A 2,4 mil metros de altitude no altiplano dos Andes, o grupo Votorantim tem pela frente o desafio de transformar uma usina de aço que foi à bancarrota nos anos 90 e se arrastou em crise profunda até 2003, em um negócio maior e mais rentável. E fazer disso um marco em sua rota de expansão internacional em metais nas Américas. Encravada num vale, numa imensa área rodeada por jazidas de minerais como ferro, carvão e calcário, a Acerias Paz del Rio espera muito do novo dono. Quer principalmente investimento para se modernizar - em tecnologia e em gestão -, reduzir drasticamente seus níveis de poluição, ter um rumo definido, tornar-se competitiva, expandir-se e ocupar mais espaço no mercado local.

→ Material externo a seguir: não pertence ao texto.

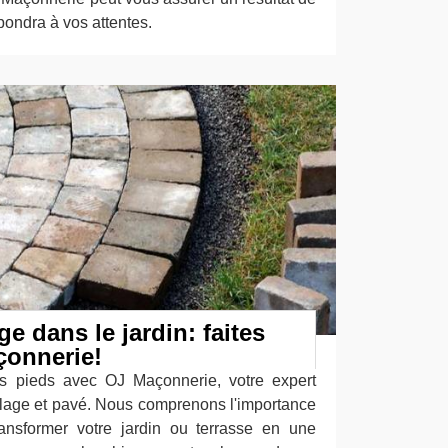
épondra à vos attentes.
ge dans le jardin: faites
çonnerie!
s pieds avec OJ Maçonnerie, votre expert
lage et pavé. Nous comprenons l'importance
ansformer votre jardin ou terrasse en une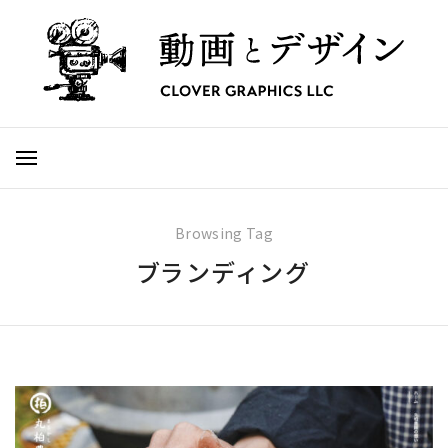
Browsing Tag
ブランディング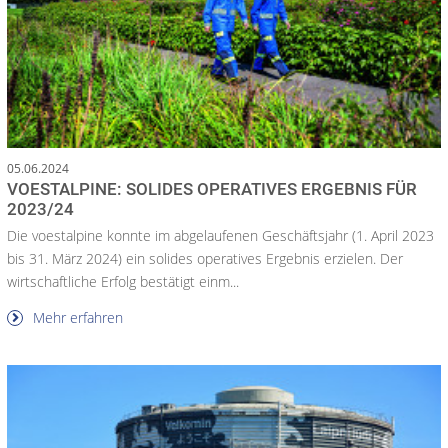
05.06.2024
VOESTALPINE: SOLIDES OPERATIVES ERGEBNIS FÜR
2023/24
Die voestalpine konnte im abgelaufenen Geschäftsjahr (1. April 2023
bis 31. März 2024) ein solides operatives Ergebnis erzielen. Der
wirtschaftliche Erfolg bestätigt einm...
Mehr erfahren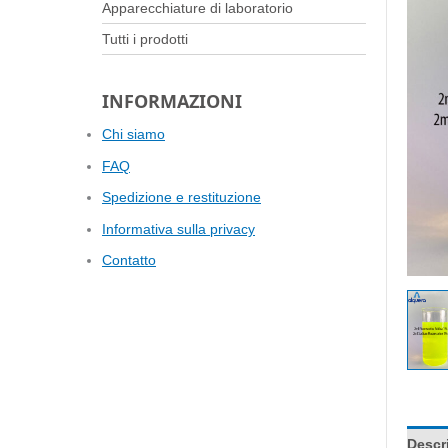
Apparecchiature di laboratorio
Tutti i prodotti
INFORMAZIONI
Chi siamo
FAQ
Spedizione e restituzione
Informativa sulla privacy
Contatto
Descr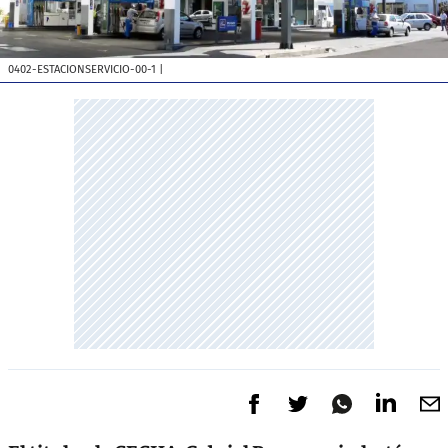
0402-ESTACIONSERVICIO-00-1
|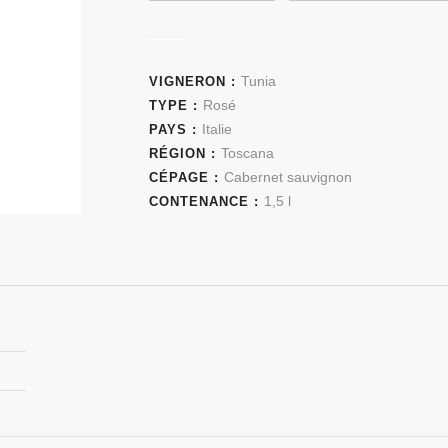
Tunia
VIGNERON :
Rosé
TYPE :
Italie
PAYS :
Toscana
RÉGION :
Cabernet sauvignon
CÉPAGE :
1,5 l
CONTENANCE :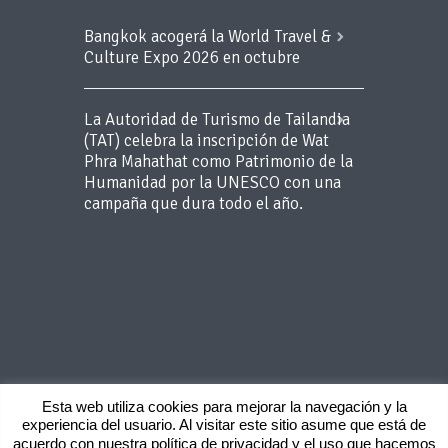
Bangkok acogerá la World Travel &
Culture Expo 2026 en octubre
La Autoridad de Turismo de Tailandia
(TAT) celebra la inscripción de Wat
Phra Mahathat como Patrimonio de la
Humanidad por la UNESCO con una
campaña que dura todo el año.
Esta web utiliza cookies para mejorar la navegación y la
experiencia del usuario. Al visitar este sitio asume que está de
Copyright 2015 BLUEROOM - Todos los
acuerdo con nuestra política de privacidad y el uso que hacemos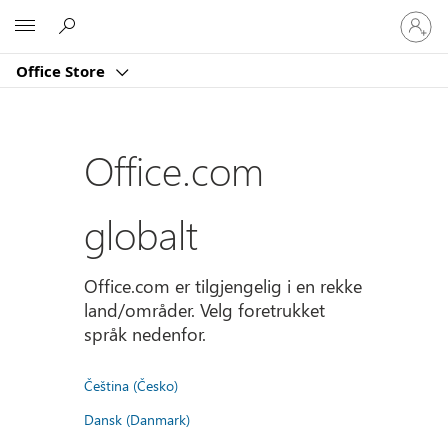
Logg
Microsoft
på
kontoe
Office Store
din
Office.com
globalt
Office.com er tilgjengelig i en rekke
land/områder. Velg foretrukket
språk nedenfor.
Čeština (Česko)
Dansk (Danmark)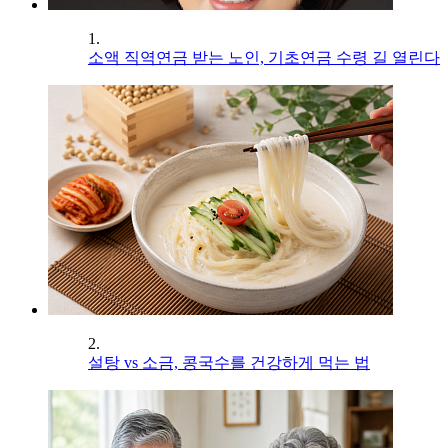
1.
소액 직역연금 받는 노인, 기초연금 수령 길 열린다
2.
설탕 vs 소금, 콩국수를 건강하게 먹는 법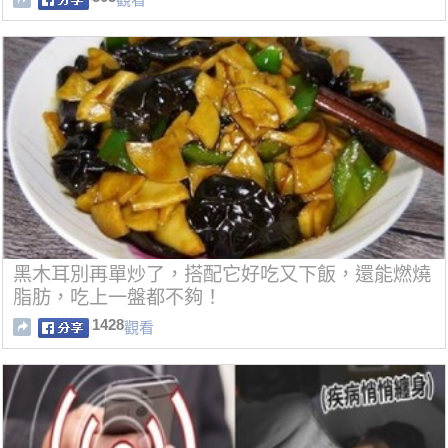
黑木耳別再單炒了，搭配它好吃又下飯，還能燃燒
脂肪，吃上一盤都不夠！
1428
觀看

Para fincar os pés em Belencito, a Votorantim pagou US$ 491 milhões pelo controle da empresa em março deste ano. Não foi uma compra fácil: concorreu com a ArcelorMittal, o grupo Gerdau e a Cia. Siderúrgica Nacional (CSN). A gigante mundial de Lakshmi Mittal só desistiu do leilão realizado na Bolsa de Bogotá uma rodada antes da vigésima, e última. A CSN, sob o comando de Benjamin Steinbruch, parou na 18ª.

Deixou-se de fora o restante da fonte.